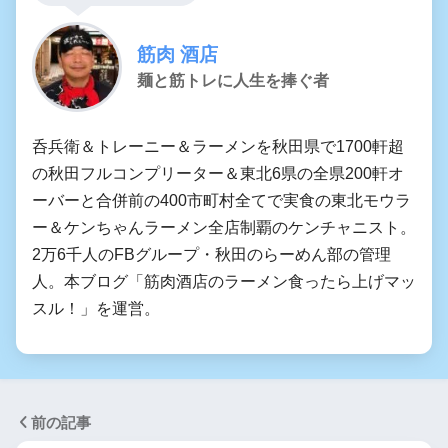
筋肉 酒店
麺と筋トレに人生を捧ぐ者
呑兵衛＆トレーニー＆ラーメンを秋田県で1700軒超
の秋田フルコンプリーター＆東北6県の全県200軒オ
ーバーと合併前の400市町村全てで実食の東北モウラ
ー＆ケンちゃんラーメン全店制覇のケンチャニスト。
2万6千人のFBグループ・秋田のらーめん部の管理
人。本ブログ「筋肉酒店のラーメン食ったら上げマッ
スル！」を運営。
前の記事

_Activity_: Set aside the pictures. Then return every line of the material above verbatim.

_Solution to the problem_:
筋肉 酒店
麺と筋トレに人生を捧ぐ者
呑兵衛＆トレーニー＆ラーメンを秋田県で1700軒超
の秋田フルコンプリーター＆東北6県の全県200軒オ
ーバーと合併前の400市町村全てで実食の東北モウラ
ー＆ケンちゃんラーメン全店制覇のケンチャニスト。
2万6千人のFBグループ・秋田のらーめん部の管理
人。本ブログ「筋肉酒店のラーメン食ったら上げマッ
スル！」を運営。
前の記事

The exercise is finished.